----- Records provided -----

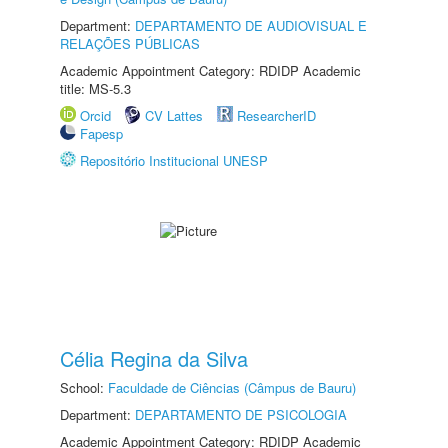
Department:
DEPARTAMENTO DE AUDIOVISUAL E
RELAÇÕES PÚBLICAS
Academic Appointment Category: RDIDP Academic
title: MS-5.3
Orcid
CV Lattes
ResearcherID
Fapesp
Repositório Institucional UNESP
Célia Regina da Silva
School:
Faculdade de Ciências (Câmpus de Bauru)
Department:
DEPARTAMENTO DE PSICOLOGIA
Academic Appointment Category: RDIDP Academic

-----
----- Records provided -----

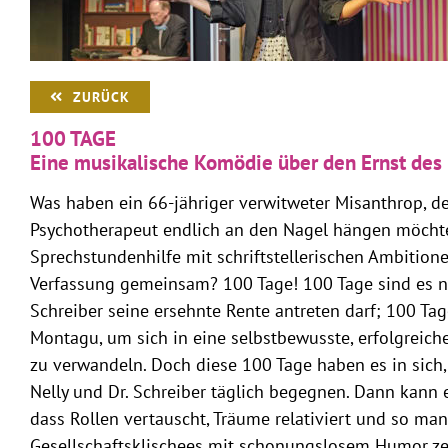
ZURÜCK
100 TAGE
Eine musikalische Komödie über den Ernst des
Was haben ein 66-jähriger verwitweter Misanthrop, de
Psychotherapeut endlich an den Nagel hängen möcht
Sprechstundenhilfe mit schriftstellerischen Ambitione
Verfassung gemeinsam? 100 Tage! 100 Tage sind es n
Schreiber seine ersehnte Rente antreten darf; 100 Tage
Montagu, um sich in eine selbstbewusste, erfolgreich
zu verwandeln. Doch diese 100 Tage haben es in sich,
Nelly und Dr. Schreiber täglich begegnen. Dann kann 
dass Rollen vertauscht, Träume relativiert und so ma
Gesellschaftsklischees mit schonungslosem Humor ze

-----

■ Description of the task
Of all the entries above, retype exactly the lines from the line with "Verfassung gemeinsam? 100" to the line with "Gesellschaftsklischees mit schonungslosem", both included, and no others.

■ Solution to the exercise
Verfassung gemeinsam? 100 Tage! 100 Tage sind es n
Schreiber seine ersehnte Rente antreten darf; 100 Tage
Montagu, um sich in eine selbstbewusste, erfolgreich
zu verwandeln. Doch diese 100 Tage haben es in sich,
Nelly und Dr. Schreiber täglich begegnen. Dann kann 
dass Rollen vertauscht, Träume relativiert und so ma
Gesellschaftsklischees mit schonungslosem Humor ze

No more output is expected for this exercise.